About the job
About the Team
The Scaling team at OpenAI forms the architectural and engineering foundation of our infrastructure. We innovate and implement advanced systems that facilitate the deployment and operation of next-generation AI models. Our responsibilities encompass system software, networking, platform architecture, fleet-level monitoring, and performance enhancement.
About the Role
We are seeking a skilled software engineer proficient in transforming early-stage, sometimes chaotic, pre-production hardware into stable, operational systems. You will be pivotal in bootstrapping, imaging, integrating with the Kubernetes control plane, and ensuring observability. Your role will bridge early hardware bring-up, provisioning automation, fleet and cluster management, and integration with lab or cloud services—effectively converting new SKUs into usable capacity for our internal stakeholders.
Key Responsibilities
Manage the comprehensive bring-up and bootstrapping process for new systems and compute nodes, transitioning from bare metal or early access in lab or production/cloud settings to schedulable fleet capacity, including image building, user-data/configuration, cluster joining, and readiness gates.

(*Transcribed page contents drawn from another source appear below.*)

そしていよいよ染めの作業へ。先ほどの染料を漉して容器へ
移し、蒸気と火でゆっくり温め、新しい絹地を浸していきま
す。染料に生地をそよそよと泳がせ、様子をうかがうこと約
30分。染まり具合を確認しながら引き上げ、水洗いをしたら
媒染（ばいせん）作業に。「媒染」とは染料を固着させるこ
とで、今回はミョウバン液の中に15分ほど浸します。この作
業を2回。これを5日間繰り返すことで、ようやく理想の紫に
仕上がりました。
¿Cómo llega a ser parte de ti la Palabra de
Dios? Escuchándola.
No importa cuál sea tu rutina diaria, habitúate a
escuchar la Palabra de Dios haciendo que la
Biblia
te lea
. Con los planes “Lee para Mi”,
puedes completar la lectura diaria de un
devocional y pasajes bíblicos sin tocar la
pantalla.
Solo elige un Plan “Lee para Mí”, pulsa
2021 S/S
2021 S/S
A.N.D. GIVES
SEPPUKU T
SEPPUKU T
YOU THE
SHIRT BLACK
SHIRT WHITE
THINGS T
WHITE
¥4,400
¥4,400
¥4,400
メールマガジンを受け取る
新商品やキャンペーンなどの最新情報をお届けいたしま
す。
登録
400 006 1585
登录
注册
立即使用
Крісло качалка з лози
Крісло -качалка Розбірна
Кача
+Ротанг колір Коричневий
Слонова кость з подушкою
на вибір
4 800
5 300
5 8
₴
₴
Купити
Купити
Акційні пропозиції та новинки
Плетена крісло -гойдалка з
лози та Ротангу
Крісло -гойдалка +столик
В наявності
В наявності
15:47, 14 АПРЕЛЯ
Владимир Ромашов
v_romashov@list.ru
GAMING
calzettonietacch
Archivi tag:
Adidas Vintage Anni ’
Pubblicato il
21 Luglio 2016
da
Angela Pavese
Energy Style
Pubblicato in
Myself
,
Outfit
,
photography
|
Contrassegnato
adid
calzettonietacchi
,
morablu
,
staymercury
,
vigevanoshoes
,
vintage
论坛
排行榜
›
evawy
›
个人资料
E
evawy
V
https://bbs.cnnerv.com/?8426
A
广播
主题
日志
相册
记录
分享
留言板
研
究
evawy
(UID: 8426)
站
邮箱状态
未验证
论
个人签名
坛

Develop and uphold top-tier golden image and provisioning workflows across lab and production environments, collaborating with partner-provided base images while ensuring OS/version compatibility.
Collaborate with partner teams to integrate nodes into our fleet infrastructure and Infrastructure as Code (IaC) pipelines (Terraform, Chef, etc.), guaranteeing that cloud resources align seamlessly with our internal lifecycle expectations.
Work closely with scheduling and platform owners to ensure new hardware is accessible and properly scheduled, addressing pool definitions, network connectivity, routing, admission controls, and platform-specific requirements.
Ensure registration and inventory accuracy, providing hands-on support to track nodes and their metadata from end to end.
Partner with teams to establish baseline health and telemetry monitoring for bring-up, including critical health signals, pass/fail assessments, and automated reporting for initial ramp decisions.
Troubleshoot issues across various layers, including PXE/boot-loader, UEFI/BIOS, BMC, OS bring-up, NIC/network accessibility, kubelet/control-plane connectivity, storage limitations, and early lab/rack scenarios.